For Christians of course faith is a key to everything, and Abraham shows us why. Abraham believed that God would give him descendants and that through them the world would be blessed. God said to him what could not be observed or proved, and Abraham believed it and held fast to it. That is how he became a part of God’s plan for the recovery of humanity and the recovery of his own life.
St. Paul says that Abraham believed in God, who “calls into existence the things that do not exist.” In other words, the things that God does that we know by faith are just as sure and solid as the created world. And the example of Abraham shows us how this is true. Because the descendants of Abraham are the Jewish people. Of all the peoples and all the religions that existed at the time of Abraham, none have had a history like the Jewish people. All the other religions of the time of Abraham are dead and the peoples have been assimilated into other nations. The Babylonians and their gods are gone. The Greeks and their gods no longer exist the way they did at that time. But the Jewish religion and the Jewish people still exist and there is no sign that they are going anywhere.
Can’t we take this to mean that the promise of God to Abraham,which seemed so unlikely at the time, has born fruit which we never would have expected? Not only that, but the two most prominent world religions, Christianity and Islam, have come to us directly through the descendants of Abraham. Doesn’t it seem that God’s promise to Abraham, which Abraham believed in faith, has actually come to pass?
Faith is the key to being a part of God’s plan to bring the world back to himself.

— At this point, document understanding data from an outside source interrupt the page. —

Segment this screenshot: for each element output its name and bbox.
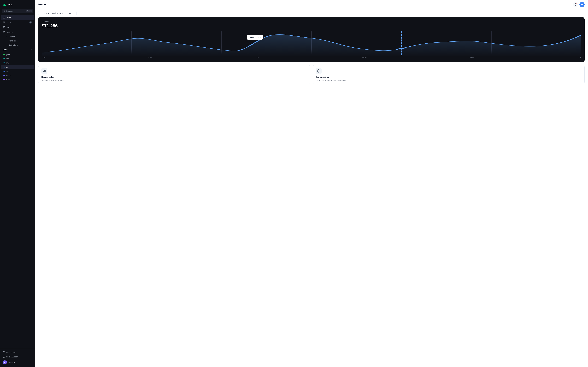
color-dot-blue — [3, 71, 5, 72]
top-countries-title: Top countries — [316, 76, 582, 78]
bar-chart-icon — [42, 69, 46, 73]
svg-point-8 — [31, 362, 31, 362]
svg-point-2 — [3, 26, 4, 27]
svg-rect-19 — [44, 70, 45, 72]
invite-people-button[interactable]: Invite people — [1, 350, 34, 355]
user-menu-icon — [30, 361, 32, 363]
sub-dot-general — [7, 36, 7, 37]
sub-dot-notifications — [7, 45, 7, 45]
x-label-9feb: 9 Feb — [148, 57, 152, 58]
user-profile-row[interactable]: B Benjamin — [1, 359, 34, 366]
color-dot-violet — [3, 79, 5, 80]
home-label: Home — [7, 17, 11, 18]
sidebar-item-notifications[interactable]: Notifications — [1, 43, 34, 47]
svg-rect-20 — [45, 70, 46, 72]
chart-tooltip: 13 Feb: $2,483 — [247, 35, 263, 40]
members-label: Members — [8, 40, 16, 42]
plus-circle-icon — [3, 351, 5, 353]
revenue-chart-svg — [42, 32, 581, 56]
users-icon — [3, 26, 5, 28]
notifications-button[interactable] — [573, 2, 578, 7]
color-item-cyan[interactable]: cyan — [1, 61, 34, 65]
color-item-violet[interactable]: violet — [1, 78, 34, 82]
color-label-green: green — [6, 54, 10, 56]
home-icon — [3, 17, 5, 19]
period-filter[interactable]: Daily — [67, 11, 77, 15]
top-countries-subtitle: You made sales in 20 countries this mont… — [316, 79, 582, 81]
shortcut-cmd: ⌘ — [26, 10, 29, 12]
color-item-sky[interactable]: sky — [1, 65, 34, 69]
date-range-label: 5 Feb, 2024 - 19 Feb, 2024 — [40, 12, 61, 14]
general-label: General — [8, 36, 15, 38]
main-header: Home + — [35, 0, 588, 9]
scrollable-content: Revenue $71,286 — [35, 17, 588, 367]
settings-label: Settings — [7, 31, 13, 33]
sidebar-item-settings[interactable]: Settings — [1, 30, 34, 34]
search-shortcut: ⌘ K — [26, 10, 32, 12]
user-name: Benjamin — [8, 361, 28, 363]
svg-point-17 — [398, 48, 404, 49]
color-item-blue[interactable]: blue — [1, 69, 34, 73]
search-bar[interactable]: Search... ⌘ K — [2, 9, 33, 13]
sidebar-item-home[interactable]: Home — [1, 15, 34, 20]
svg-point-7 — [31, 362, 31, 362]
search-placeholder: Search... — [6, 10, 25, 12]
user-avatar: B — [3, 360, 7, 364]
x-label-15feb: 15 Feb — [469, 57, 474, 58]
revenue-label: Revenue — [42, 21, 581, 23]
color-item-indigo[interactable]: indigo — [1, 73, 34, 77]
period-label: Daily — [68, 12, 72, 14]
color-label-cyan: cyan — [6, 62, 9, 64]
settings-icon — [3, 31, 5, 33]
x-label-13feb: 13 Feb — [362, 57, 366, 58]
sidebar: Nuxt Search... ⌘ K Home Inbox 4 — [0, 0, 35, 367]
page-title: Home — [38, 3, 46, 6]
help-support-button[interactable]: Help & Support — [1, 355, 34, 359]
svg-rect-18 — [43, 71, 44, 72]
help-circle-icon — [3, 356, 5, 358]
color-label-violet: violet — [6, 79, 10, 81]
revenue-value: $71,286 — [42, 23, 581, 28]
bottom-cards: Recent sales You made 128 sales this mon… — [38, 65, 585, 84]
color-item-green[interactable]: green — [1, 53, 34, 57]
color-label-blue: blue — [6, 70, 9, 72]
color-label-sky: sky — [6, 66, 8, 68]
recent-sales-icon-wrap — [41, 68, 47, 74]
colors-section-header[interactable]: Colors — [1, 48, 34, 52]
recent-sales-subtitle: You made 128 sales this month. — [41, 79, 307, 81]
header-actions: + — [573, 2, 585, 7]
date-range-filter[interactable]: 5 Feb, 2024 - 19 Feb, 2024 — [38, 11, 65, 15]
chart-area: 13 Feb: $2,483 — [42, 32, 581, 56]
app-name: Nuxt — [8, 3, 12, 6]
top-countries-card: Top countries You made sales in 20 count… — [313, 65, 585, 84]
logo-area: Nuxt — [0, 0, 35, 9]
sidebar-item-general[interactable]: General — [1, 35, 34, 39]
date-chevron-icon — [62, 12, 63, 14]
sidebar-item-members[interactable]: Members — [1, 39, 34, 43]
settings-chevron-icon — [30, 31, 32, 33]
color-dot-indigo — [3, 75, 5, 76]
colors-section-label: Colors — [3, 49, 8, 51]
add-button[interactable]: + — [580, 2, 585, 7]
svg-point-0 — [4, 10, 5, 12]
inbox-badge: 4 — [29, 21, 32, 24]
recent-sales-title: Recent sales — [41, 76, 307, 78]
sub-dot-members — [7, 41, 7, 41]
color-item-teal[interactable]: teal — [1, 57, 34, 61]
period-chevron-icon — [73, 12, 75, 14]
color-dot-cyan — [3, 62, 5, 64]
help-support-label: Help & Support — [6, 356, 18, 358]
notifications-label: Notifications — [8, 44, 18, 46]
x-label-17feb: 17 Feb — [577, 57, 581, 58]
color-label-teal: teal — [6, 58, 9, 60]
svg-rect-1 — [3, 22, 5, 23]
colors-chevron-icon — [30, 49, 32, 51]
notification-badge — [576, 3, 577, 4]
sidebar-item-inbox[interactable]: Inbox 4 — [1, 20, 34, 25]
recent-sales-card: Recent sales You made 128 sales this mon… — [38, 65, 310, 84]
users-label: Users — [7, 26, 11, 28]
color-dot-sky — [3, 67, 5, 68]
color-dot-teal — [3, 58, 5, 59]
sidebar-item-users[interactable]: Users — [1, 25, 34, 30]
inbox-label: Inbox — [7, 21, 11, 23]
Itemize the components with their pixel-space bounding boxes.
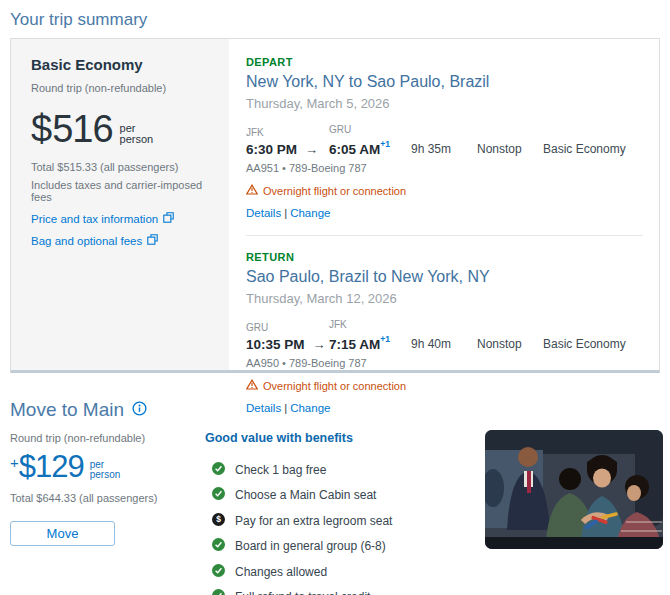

By faith we believe that that plan is as sure and as trustworthy as the creation. And the same faith shows us God at work in the events of our lives. Because we believe God’s big plan for the world – the one he first revealed to Abraham – we also believe the smaller plan that he has for our own lives. If we are looking for proof of the ways in which God is at work with us, we might have a hard time, because we know God’s working by faith, not by demonstrable proof. The things that sometimes happen to us when we need them, we believe to come from God because we have faith. Sometimes they might be close to being miracles, things that might make anyone wonder. Mostly they are just ordinary things that seem to have God’s signature on them, which we are disposed to believe because we believe that God does things that way, just as he did for Abraham.
Faith is the necessary basis for all natural life, and we believe that faith is the basis for all spiritual life as well. “Abraham believed God, and it was counted to him as righteousness.”
And so Abraham became the father of those who believe, and by believing take our place in God’s recovery of humanity to himself.